- WORK TO COMPLETE: Write out all of the data exactly as it appears.

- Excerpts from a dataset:
--------------------------------
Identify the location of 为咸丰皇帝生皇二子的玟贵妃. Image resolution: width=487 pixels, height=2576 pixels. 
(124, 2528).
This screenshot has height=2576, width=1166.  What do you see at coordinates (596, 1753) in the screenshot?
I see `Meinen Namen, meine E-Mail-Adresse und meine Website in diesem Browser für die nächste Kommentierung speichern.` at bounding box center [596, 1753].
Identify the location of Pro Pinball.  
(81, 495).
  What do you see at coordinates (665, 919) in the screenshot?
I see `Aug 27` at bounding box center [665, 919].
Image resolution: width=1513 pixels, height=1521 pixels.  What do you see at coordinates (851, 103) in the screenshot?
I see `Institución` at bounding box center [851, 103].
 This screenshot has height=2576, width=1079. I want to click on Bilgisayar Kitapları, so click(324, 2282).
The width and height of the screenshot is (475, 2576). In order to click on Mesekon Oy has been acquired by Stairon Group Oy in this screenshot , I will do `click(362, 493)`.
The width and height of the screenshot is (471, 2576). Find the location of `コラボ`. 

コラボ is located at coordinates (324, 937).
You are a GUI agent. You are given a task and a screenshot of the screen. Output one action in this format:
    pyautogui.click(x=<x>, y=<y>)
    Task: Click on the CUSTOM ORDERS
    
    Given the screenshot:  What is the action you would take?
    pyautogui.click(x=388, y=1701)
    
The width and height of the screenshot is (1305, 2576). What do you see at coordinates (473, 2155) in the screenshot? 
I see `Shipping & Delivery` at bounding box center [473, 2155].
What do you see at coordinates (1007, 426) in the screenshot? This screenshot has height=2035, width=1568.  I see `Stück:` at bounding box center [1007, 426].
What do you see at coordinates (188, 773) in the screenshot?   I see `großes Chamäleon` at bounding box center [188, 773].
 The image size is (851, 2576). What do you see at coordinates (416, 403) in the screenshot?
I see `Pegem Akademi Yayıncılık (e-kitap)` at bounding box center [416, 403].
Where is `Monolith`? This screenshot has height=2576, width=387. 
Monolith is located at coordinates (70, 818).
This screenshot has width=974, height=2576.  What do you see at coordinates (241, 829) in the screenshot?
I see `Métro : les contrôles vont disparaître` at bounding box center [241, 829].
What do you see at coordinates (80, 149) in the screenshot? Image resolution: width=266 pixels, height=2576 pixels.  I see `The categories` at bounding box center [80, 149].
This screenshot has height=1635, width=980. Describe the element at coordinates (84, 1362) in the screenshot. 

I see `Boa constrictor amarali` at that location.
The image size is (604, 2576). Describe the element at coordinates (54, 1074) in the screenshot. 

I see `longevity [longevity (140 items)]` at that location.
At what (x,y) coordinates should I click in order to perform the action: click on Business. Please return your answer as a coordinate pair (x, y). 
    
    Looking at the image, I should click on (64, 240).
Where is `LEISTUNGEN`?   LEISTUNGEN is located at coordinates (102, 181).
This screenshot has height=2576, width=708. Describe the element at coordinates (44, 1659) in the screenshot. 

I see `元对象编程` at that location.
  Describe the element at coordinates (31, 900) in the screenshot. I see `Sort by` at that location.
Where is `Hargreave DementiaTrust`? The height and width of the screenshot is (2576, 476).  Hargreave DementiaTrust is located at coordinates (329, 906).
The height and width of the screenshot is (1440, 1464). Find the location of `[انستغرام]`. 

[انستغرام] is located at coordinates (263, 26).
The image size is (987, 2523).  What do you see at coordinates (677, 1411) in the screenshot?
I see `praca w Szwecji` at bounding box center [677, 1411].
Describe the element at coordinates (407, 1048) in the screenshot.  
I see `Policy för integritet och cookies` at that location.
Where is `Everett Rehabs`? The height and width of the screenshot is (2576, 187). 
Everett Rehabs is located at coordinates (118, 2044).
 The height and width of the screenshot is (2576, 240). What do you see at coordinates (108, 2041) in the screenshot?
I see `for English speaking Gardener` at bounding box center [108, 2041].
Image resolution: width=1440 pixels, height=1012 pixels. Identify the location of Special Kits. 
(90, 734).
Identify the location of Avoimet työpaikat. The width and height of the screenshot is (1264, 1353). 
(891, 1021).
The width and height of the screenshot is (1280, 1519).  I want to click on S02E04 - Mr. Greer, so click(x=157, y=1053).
--------------------------------
- ANSWER TO THIS PROBLEM:
Identify the location of 为咸丰皇帝生皇二子的玟贵妃. Image resolution: width=487 pixels, height=2576 pixels. 
(124, 2528).
This screenshot has height=2576, width=1166.  What do you see at coordinates (596, 1753) in the screenshot?
I see `Meinen Namen, meine E-Mail-Adresse und meine Website in diesem Browser für die nächste Kommentierung speichern.` at bounding box center [596, 1753].
Identify the location of Pro Pinball.  
(81, 495).
  What do you see at coordinates (665, 919) in the screenshot?
I see `Aug 27` at bounding box center [665, 919].
Image resolution: width=1513 pixels, height=1521 pixels.  What do you see at coordinates (851, 103) in the screenshot?
I see `Institución` at bounding box center [851, 103].
 This screenshot has height=2576, width=1079. I want to click on Bilgisayar Kitapları, so click(324, 2282).
The width and height of the screenshot is (475, 2576). In order to click on Mesekon Oy has been acquired by Stairon Group Oy in this screenshot , I will do `click(362, 493)`.
The width and height of the screenshot is (471, 2576). Find the location of `コラボ`. 

コラボ is located at coordinates (324, 937).
You are a GUI agent. You are given a task and a screenshot of the screen. Output one action in this format:
    pyautogui.click(x=<x>, y=<y>)
    Task: Click on the CUSTOM ORDERS
    
    Given the screenshot:  What is the action you would take?
    pyautogui.click(x=388, y=1701)
    
The width and height of the screenshot is (1305, 2576). What do you see at coordinates (473, 2155) in the screenshot? 
I see `Shipping & Delivery` at bounding box center [473, 2155].
What do you see at coordinates (1007, 426) in the screenshot? This screenshot has height=2035, width=1568.  I see `Stück:` at bounding box center [1007, 426].
What do you see at coordinates (188, 773) in the screenshot?   I see `großes Chamäleon` at bounding box center [188, 773].
 The image size is (851, 2576). What do you see at coordinates (416, 403) in the screenshot?
I see `Pegem Akademi Yayıncılık (e-kitap)` at bounding box center [416, 403].
Where is `Monolith`? This screenshot has height=2576, width=387. 
Monolith is located at coordinates (70, 818).
This screenshot has width=974, height=2576.  What do you see at coordinates (241, 829) in the screenshot?
I see `Métro : les contrôles vont disparaître` at bounding box center [241, 829].
What do you see at coordinates (80, 149) in the screenshot? Image resolution: width=266 pixels, height=2576 pixels.  I see `The categories` at bounding box center [80, 149].
This screenshot has height=1635, width=980. Describe the element at coordinates (84, 1362) in the screenshot. 

I see `Boa constrictor amarali` at that location.
The image size is (604, 2576). Describe the element at coordinates (54, 1074) in the screenshot. 

I see `longevity [longevity (140 items)]` at that location.
At what (x,y) coordinates should I click in order to perform the action: click on Business. Please return your answer as a coordinate pair (x, y). 
    
    Looking at the image, I should click on (64, 240).
Where is `LEISTUNGEN`?   LEISTUNGEN is located at coordinates (102, 181).
This screenshot has height=2576, width=708. Describe the element at coordinates (44, 1659) in the screenshot. 

I see `元对象编程` at that location.
  Describe the element at coordinates (31, 900) in the screenshot. I see `Sort by` at that location.
Where is `Hargreave DementiaTrust`? The height and width of the screenshot is (2576, 476).  Hargreave DementiaTrust is located at coordinates (329, 906).
The height and width of the screenshot is (1440, 1464). Find the location of `[انستغرام]`. 

[انستغرام] is located at coordinates (263, 26).
The image size is (987, 2523).  What do you see at coordinates (677, 1411) in the screenshot?
I see `praca w Szwecji` at bounding box center [677, 1411].
Describe the element at coordinates (407, 1048) in the screenshot.  
I see `Policy för integritet och cookies` at that location.
Where is `Everett Rehabs`? The height and width of the screenshot is (2576, 187). 
Everett Rehabs is located at coordinates (118, 2044).
 The height and width of the screenshot is (2576, 240). What do you see at coordinates (108, 2041) in the screenshot?
I see `for English speaking Gardener` at bounding box center [108, 2041].
Image resolution: width=1440 pixels, height=1012 pixels. Identify the location of Special Kits. 
(90, 734).
Identify the location of Avoimet työpaikat. The width and height of the screenshot is (1264, 1353). 
(891, 1021).
The width and height of the screenshot is (1280, 1519).  I want to click on S02E04 - Mr. Greer, so click(x=157, y=1053).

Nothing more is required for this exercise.